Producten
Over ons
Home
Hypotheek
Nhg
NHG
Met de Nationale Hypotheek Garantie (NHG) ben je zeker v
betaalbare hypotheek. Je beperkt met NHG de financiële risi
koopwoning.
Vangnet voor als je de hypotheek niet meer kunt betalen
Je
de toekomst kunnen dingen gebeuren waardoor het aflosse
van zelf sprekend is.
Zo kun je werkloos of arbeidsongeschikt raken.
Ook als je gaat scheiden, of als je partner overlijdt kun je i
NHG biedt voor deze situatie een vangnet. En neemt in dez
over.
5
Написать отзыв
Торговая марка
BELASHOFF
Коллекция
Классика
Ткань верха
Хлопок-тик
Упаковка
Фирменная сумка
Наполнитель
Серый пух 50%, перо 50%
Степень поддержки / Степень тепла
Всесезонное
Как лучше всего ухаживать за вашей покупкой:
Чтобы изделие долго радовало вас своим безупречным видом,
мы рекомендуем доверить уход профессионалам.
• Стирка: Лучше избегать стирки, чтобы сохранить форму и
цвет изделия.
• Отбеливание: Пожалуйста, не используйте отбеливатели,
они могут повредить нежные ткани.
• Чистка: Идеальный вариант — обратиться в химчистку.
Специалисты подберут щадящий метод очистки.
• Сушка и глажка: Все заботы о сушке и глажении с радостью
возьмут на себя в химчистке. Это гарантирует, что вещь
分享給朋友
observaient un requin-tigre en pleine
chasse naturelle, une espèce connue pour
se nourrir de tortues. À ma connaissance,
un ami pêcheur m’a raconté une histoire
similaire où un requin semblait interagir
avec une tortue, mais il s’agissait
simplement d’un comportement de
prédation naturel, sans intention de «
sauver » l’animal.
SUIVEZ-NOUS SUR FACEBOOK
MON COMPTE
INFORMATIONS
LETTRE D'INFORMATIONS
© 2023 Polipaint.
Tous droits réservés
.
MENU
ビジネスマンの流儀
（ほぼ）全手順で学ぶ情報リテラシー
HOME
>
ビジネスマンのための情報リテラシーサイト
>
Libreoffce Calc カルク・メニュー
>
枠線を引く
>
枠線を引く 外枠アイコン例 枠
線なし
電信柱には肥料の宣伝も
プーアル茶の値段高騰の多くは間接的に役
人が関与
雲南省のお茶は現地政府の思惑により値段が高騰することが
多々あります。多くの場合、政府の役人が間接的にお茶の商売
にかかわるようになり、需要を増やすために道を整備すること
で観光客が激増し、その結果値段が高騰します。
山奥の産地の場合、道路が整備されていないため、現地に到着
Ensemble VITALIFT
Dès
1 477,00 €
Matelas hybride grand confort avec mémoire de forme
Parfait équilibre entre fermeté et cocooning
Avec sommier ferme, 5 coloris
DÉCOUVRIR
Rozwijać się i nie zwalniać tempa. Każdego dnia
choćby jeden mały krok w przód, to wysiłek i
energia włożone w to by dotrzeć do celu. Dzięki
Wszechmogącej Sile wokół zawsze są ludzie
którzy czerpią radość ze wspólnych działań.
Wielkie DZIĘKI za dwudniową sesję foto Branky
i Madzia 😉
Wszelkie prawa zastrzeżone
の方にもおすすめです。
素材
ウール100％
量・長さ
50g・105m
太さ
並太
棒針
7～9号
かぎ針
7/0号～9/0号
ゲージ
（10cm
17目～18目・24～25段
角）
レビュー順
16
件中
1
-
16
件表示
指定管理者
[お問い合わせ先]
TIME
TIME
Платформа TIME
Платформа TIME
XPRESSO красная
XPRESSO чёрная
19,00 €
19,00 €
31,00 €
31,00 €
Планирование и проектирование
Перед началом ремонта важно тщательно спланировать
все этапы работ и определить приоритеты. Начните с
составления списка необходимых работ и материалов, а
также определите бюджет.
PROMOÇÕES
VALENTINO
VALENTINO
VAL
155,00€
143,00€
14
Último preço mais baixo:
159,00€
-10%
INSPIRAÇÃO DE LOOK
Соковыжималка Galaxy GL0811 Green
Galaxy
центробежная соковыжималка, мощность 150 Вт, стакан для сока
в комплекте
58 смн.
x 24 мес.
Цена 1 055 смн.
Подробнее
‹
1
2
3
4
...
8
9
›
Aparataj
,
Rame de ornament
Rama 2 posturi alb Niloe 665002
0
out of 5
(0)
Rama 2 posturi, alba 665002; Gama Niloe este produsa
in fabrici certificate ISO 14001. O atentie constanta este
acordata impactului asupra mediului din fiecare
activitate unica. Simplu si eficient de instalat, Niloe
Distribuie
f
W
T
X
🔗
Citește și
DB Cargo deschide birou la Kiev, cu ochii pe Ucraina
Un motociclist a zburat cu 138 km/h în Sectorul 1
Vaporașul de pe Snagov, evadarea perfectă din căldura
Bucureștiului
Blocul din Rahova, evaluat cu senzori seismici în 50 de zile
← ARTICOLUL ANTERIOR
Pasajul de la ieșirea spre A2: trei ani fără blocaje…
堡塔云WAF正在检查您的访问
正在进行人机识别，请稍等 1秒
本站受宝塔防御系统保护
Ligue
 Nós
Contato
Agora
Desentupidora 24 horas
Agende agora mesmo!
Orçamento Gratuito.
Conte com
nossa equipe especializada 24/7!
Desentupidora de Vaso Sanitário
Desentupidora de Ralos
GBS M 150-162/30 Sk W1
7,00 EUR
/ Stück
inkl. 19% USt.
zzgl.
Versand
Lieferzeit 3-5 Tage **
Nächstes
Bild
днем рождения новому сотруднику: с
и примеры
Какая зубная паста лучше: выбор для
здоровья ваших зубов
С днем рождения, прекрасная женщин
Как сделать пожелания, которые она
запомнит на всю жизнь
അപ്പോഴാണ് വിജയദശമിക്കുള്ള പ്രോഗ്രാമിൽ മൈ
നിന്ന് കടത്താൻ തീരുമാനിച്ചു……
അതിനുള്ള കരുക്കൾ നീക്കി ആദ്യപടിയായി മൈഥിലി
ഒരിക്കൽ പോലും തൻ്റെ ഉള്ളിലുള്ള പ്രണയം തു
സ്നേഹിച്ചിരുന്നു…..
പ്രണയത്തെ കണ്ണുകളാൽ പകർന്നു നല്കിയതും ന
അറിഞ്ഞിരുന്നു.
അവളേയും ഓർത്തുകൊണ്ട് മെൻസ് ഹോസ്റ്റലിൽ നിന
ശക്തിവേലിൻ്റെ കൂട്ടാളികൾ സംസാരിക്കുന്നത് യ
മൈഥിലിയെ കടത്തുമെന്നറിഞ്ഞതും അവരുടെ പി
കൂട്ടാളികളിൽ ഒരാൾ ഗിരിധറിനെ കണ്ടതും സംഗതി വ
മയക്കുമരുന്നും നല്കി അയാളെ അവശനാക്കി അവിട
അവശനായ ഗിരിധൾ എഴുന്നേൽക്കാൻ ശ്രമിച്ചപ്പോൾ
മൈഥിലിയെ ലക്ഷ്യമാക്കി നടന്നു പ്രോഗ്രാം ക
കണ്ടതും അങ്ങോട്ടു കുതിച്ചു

————

The task: Print the material word for word, with nothing left out.

Result for this exercise:
Producten
Over ons
Home
Hypotheek
Nhg
NHG
Met de Nationale Hypotheek Garantie (NHG) ben je zeker v
betaalbare hypotheek. Je beperkt met NHG de financiële risi
koopwoning.
Vangnet voor als je de hypotheek niet meer kunt betalen
Je
de toekomst kunnen dingen gebeuren waardoor het aflosse
van zelf sprekend is.
Zo kun je werkloos of arbeidsongeschikt raken.
Ook als je gaat scheiden, of als je partner overlijdt kun je i
NHG biedt voor deze situatie een vangnet. En neemt in dez
over.
5
Написать отзыв
Торговая марка
BELASHOFF
Коллекция
Классика
Ткань верха
Хлопок-тик
Упаковка
Фирменная сумка
Наполнитель
Серый пух 50%, перо 50%
Степень поддержки / Степень тепла
Всесезонное
Как лучше всего ухаживать за вашей покупкой:
Чтобы изделие долго радовало вас своим безупречным видом,
мы рекомендуем доверить уход профессионалам.
• Стирка: Лучше избегать стирки, чтобы сохранить форму и
цвет изделия.
• Отбеливание: Пожалуйста, не используйте отбеливатели,
они могут повредить нежные ткани.
• Чистка: Идеальный вариант — обратиться в химчистку.
Специалисты подберут щадящий метод очистки.
• Сушка и глажка: Все заботы о сушке и глажении с радостью
возьмут на себя в химчистке. Это гарантирует, что вещь
分享給朋友
observaient un requin-tigre en pleine
chasse naturelle, une espèce connue pour
se nourrir de tortues. À ma connaissance,
un ami pêcheur m’a raconté une histoire
similaire où un requin semblait interagir
avec une tortue, mais il s’agissait
simplement d’un comportement de
prédation naturel, sans intention de «
sauver » l’animal.
SUIVEZ-NOUS SUR FACEBOOK
MON COMPTE
INFORMATIONS
LETTRE D'INFORMATIONS
© 2023 Polipaint.
Tous droits réservés
.
MENU
ビジネスマンの流儀
（ほぼ）全手順で学ぶ情報リテラシー
HOME
>
ビジネスマンのための情報リテラシーサイト
>
Libreoffce Calc カルク・メニュー
>
枠線を引く
>
枠線を引く 外枠アイコン例 枠
線なし
電信柱には肥料の宣伝も
プーアル茶の値段高騰の多くは間接的に役
人が関与
雲南省のお茶は現地政府の思惑により値段が高騰することが
多々あります。多くの場合、政府の役人が間接的にお茶の商売
にかかわるようになり、需要を増やすために道を整備すること
で観光客が激増し、その結果値段が高騰します。
山奥の産地の場合、道路が整備されていないため、現地に到着
Ensemble VITALIFT
Dès
1 477,00 €
Matelas hybride grand confort avec mémoire de forme
Parfait équilibre entre fermeté et cocooning
Avec sommier ferme, 5 coloris
DÉCOUVRIR
Rozwijać się i nie zwalniać tempa. Każdego dnia
choćby jeden mały krok w przód, to wysiłek i
energia włożone w to by dotrzeć do celu. Dzięki
Wszechmogącej Sile wokół zawsze są ludzie
którzy czerpią radość ze wspólnych działań.
Wielkie DZIĘKI za dwudniową sesję foto Branky
i Madzia 😉
Wszelkie prawa zastrzeżone
の方にもおすすめです。
素材
ウール100％
量・長さ
50g・105m
太さ
並太
棒針
7～9号
かぎ針
7/0号～9/0号
ゲージ
（10cm
17目～18目・24～25段
角）
レビュー順
16
件中
1
-
16
件表示
指定管理者
[お問い合わせ先]
TIME
TIME
Платформа TIME
Платформа TIME
XPRESSO красная
XPRESSO чёрная
19,00 €
19,00 €
31,00 €
31,00 €
Планирование и проектирование
Перед началом ремонта важно тщательно спланировать
все этапы работ и определить приоритеты. Начните с
составления списка необходимых работ и материалов, а
также определите бюджет.
PROMOÇÕES
VALENTINO
VALENTINO
VAL
155,00€
143,00€
14
Último preço mais baixo:
159,00€
-10%
INSPIRAÇÃO DE LOOK
Соковыжималка Galaxy GL0811 Green
Galaxy
центробежная соковыжималка, мощность 150 Вт, стакан для сока
в комплекте
58 смн.
x 24 мес.
Цена 1 055 смн.
Подробнее
‹
1
2
3
4
...
8
9
›
Aparataj
,
Rame de ornament
Rama 2 posturi alb Niloe 665002
0
out of 5
(0)
Rama 2 posturi, alba 665002; Gama Niloe este produsa
in fabrici certificate ISO 14001. O atentie constanta este
acordata impactului asupra mediului din fiecare
activitate unica. Simplu si eficient de instalat, Niloe
Distribuie
f
W
T
X
🔗
Citește și
DB Cargo deschide birou la Kiev, cu ochii pe Ucraina
Un motociclist a zburat cu 138 km/h în Sectorul 1
Vaporașul de pe Snagov, evadarea perfectă din căldura
Bucureștiului
Blocul din Rahova, evaluat cu senzori seismici în 50 de zile
← ARTICOLUL ANTERIOR
Pasajul de la ieșirea spre A2: trei ani fără blocaje…
堡塔云WAF正在检查您的访问
正在进行人机识别，请稍等 1秒
本站受宝塔防御系统保护
Ligue
 Nós
Contato
Agora
Desentupidora 24 horas
Agende agora mesmo!
Orçamento Gratuito.
Conte com
nossa equipe especializada 24/7!
Desentupidora de Vaso Sanitário
Desentupidora de Ralos
GBS M 150-162/30 Sk W1
7,00 EUR
/ Stück
inkl. 19% USt.
zzgl.
Versand
Lieferzeit 3-5 Tage **
Nächstes
Bild
днем рождения новому сотруднику: с
и примеры
Какая зубная паста лучше: выбор для
здоровья ваших зубов
С днем рождения, прекрасная женщин
Как сделать пожелания, которые она
запомнит на всю жизнь
അപ്പോഴാണ് വിജയദശമിക്കുള്ള പ്രോഗ്രാമിൽ മൈ
നിന്ന് കടത്താൻ തീരുമാനിച്ചു……
അതിനുള്ള കരുക്കൾ നീക്കി ആദ്യപടിയായി മൈഥിലി
ഒരിക്കൽ പോലും തൻ്റെ ഉള്ളിലുള്ള പ്രണയം തു
സ്നേഹിച്ചിരുന്നു…..
പ്രണയത്തെ കണ്ണുകളാൽ പകർന്നു നല്കിയതും ന
അറിഞ്ഞിരുന്നു.
അവളേയും ഓർത്തുകൊണ്ട് മെൻസ് ഹോസ്റ്റലിൽ നിന
ശക്തിവേലിൻ്റെ കൂട്ടാളികൾ സംസാരിക്കുന്നത് യ
മൈഥിലിയെ കടത്തുമെന്നറിഞ്ഞതും അവരുടെ പി
കൂട്ടാളികളിൽ ഒരാൾ ഗിരിധറിനെ കണ്ടതും സംഗതി വ
മയക്കുമരുന്നും നല്കി അയാളെ അവശനാക്കി അവിട
അവശനായ ഗിരിധൾ എഴുന്നേൽക്കാൻ ശ്രമിച്ചപ്പോൾ
മൈഥിലിയെ ലക്ഷ്യമാക്കി നടന്നു പ്രോഗ്രാം ക
കണ്ടതും അങ്ങോട്ടു കുതിച്ചു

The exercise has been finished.